Importing Plants to Florida


If you are moving between homes, you may want to take your houseplants with you. But if you are moving to Florida, this poses problems. Florida is a gardening and horticultural state with cash crops and native plants that are vulnerable to harm from soil-borne pests or diseases. Because of this, Florida regulates very closely all plants brought into the state. Although you probably can legally import your houseplants to Florida, you do have to adhere to specific guidelines.

  • Contact the Florida Department of Agriculture & Consumer Services, Division of Plant Industry to determine the most up-to-date regulations concerning the import of plants. As of the summer of 2010, most house plants that are not grown in dirt and have not been moved outdoors may be brought to Florida once the owner of the plant obtains a certificate of inspection.
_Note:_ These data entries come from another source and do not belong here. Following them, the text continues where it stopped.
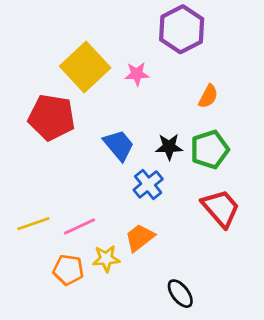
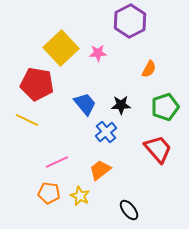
green pentagon: (210, 150) -> (165, 107), moved
yellow line: (33, 224) -> (27, 120), moved, turned 45
yellow star: (106, 259) -> (80, 196), moved, turned 30

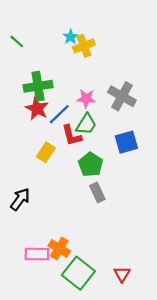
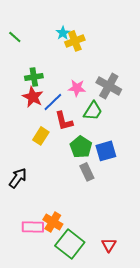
green cross: (38, 86) -> (34, 77), size x0.7
green trapezoid: (86, 124) -> (93, 111), moved
blue square: (126, 142) -> (106, 151), moved

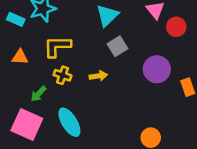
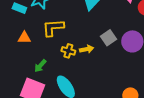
gray square: (117, 46) -> (109, 38), moved
yellow cross: (63, 75) -> (68, 51), moved

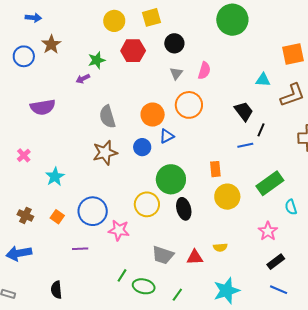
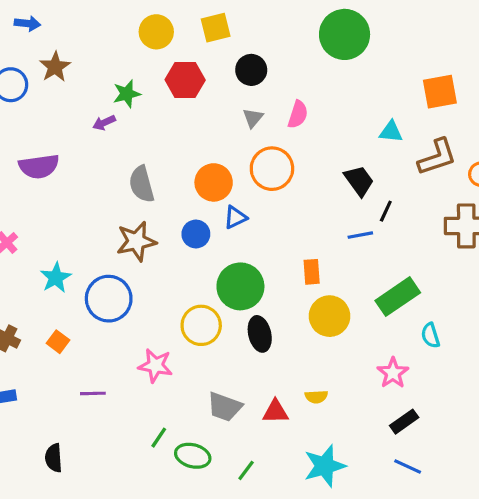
blue circle: (93, 211) -> (109, 299), moved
Citrus plants require additional permits. You can download the necessary applications and permits from the Florida Department of Agriculture & Consumer Services, Division of Plant Industry website.

  • Have your plant inspected by a USDA plant health inspector. You can locate your nearest inspector using the USDA Animal and Plant Health Inspection Website.

  • Present your inspection certificate at the Florida state border. If you are using a moving service, give the driver of your moving van a copy of the certificate.

  • Provide the the Florida Department of Agriculture & Consumer Services Division of Plant Industry a copy of your address if you live in a state that does not provide an inspection service. The department of agriculture may choose to inspect your plants at a later date, at their discretion.

Tips & Warnings

  • Professionals such as nurserymen or plant brokers who wish to ship stock into Florida must be registered with the directory of nurserymen or stock dealers in the state where the plant originates. They must have each plant inspected in the state of origin and attach the inspection certificate to each box of plant material that is being shipped into the state. All shipments that are sent by road must stop at a USDA inspection station for further inspection. Each shipment should also contain a bill of lading that contains the shipper, receiver and contents of each package.